DIRECTIONS.
The part below that opens with the line containing "request for deletion" and closes with the line containing "Items Available" should be copied exactly, minus any pictures.

SOURCE INFORMATION.
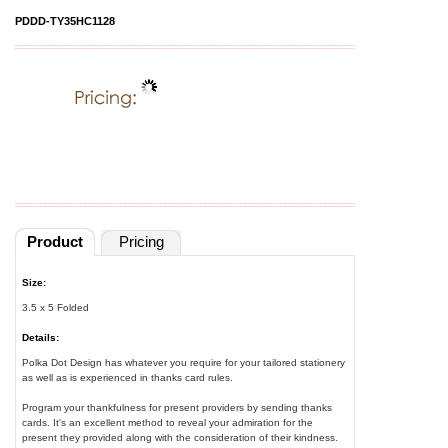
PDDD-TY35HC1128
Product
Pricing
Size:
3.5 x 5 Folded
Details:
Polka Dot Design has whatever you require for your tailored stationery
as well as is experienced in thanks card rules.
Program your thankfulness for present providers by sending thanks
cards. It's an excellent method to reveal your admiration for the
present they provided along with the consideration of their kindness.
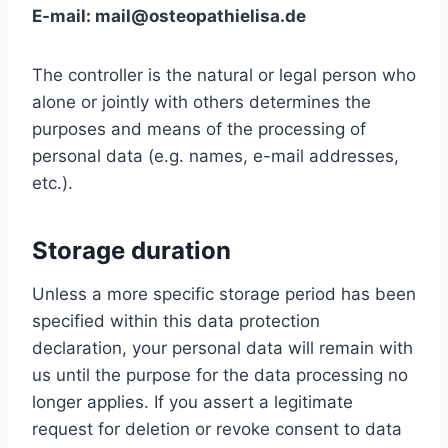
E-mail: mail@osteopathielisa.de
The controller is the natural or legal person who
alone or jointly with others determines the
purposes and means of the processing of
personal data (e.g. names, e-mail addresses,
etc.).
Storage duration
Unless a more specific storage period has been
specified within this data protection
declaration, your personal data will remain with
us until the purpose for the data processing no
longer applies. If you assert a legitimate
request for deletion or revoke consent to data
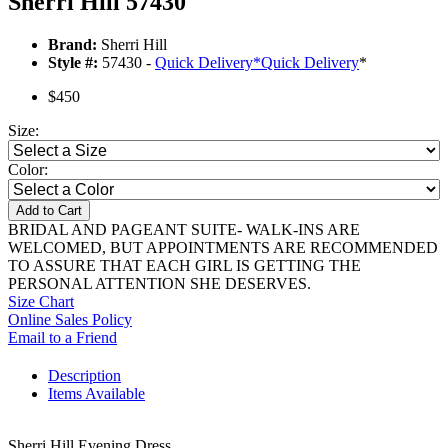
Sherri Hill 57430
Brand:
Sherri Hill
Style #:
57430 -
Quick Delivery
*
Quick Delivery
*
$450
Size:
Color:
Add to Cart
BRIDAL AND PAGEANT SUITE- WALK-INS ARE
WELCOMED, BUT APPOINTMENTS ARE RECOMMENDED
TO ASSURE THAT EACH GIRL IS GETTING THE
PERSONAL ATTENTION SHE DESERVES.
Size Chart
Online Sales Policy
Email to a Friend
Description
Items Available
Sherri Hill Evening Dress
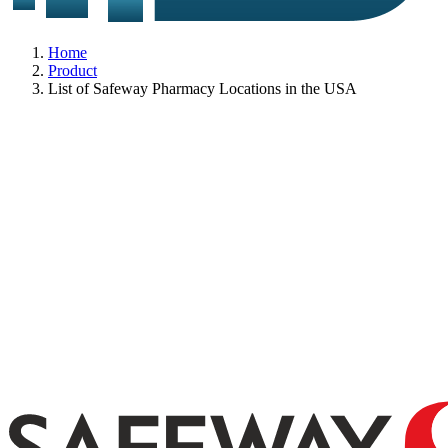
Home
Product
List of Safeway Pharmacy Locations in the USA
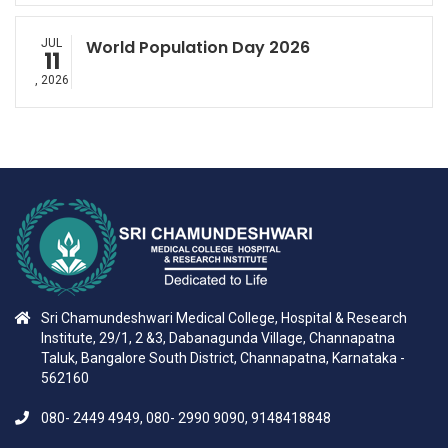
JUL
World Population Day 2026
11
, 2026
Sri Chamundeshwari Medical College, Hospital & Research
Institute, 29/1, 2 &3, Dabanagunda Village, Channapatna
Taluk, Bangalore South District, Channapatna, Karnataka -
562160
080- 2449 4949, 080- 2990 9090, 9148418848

REPLY.
request for deletion or revoke consent to data
Sherri Hill 57430
Brand:
Sherri Hill
Style #:
57430 -
Quick Delivery
*
Quick Delivery
*
$450
Size:
Color:
Add to Cart
BRIDAL AND PAGEANT SUITE- WALK-INS ARE
WELCOMED, BUT APPOINTMENTS ARE RECOMMENDED
TO ASSURE THAT EACH GIRL IS GETTING THE
PERSONAL ATTENTION SHE DESERVES.
Size Chart
Online Sales Policy
Email to a Friend
Description
Items Available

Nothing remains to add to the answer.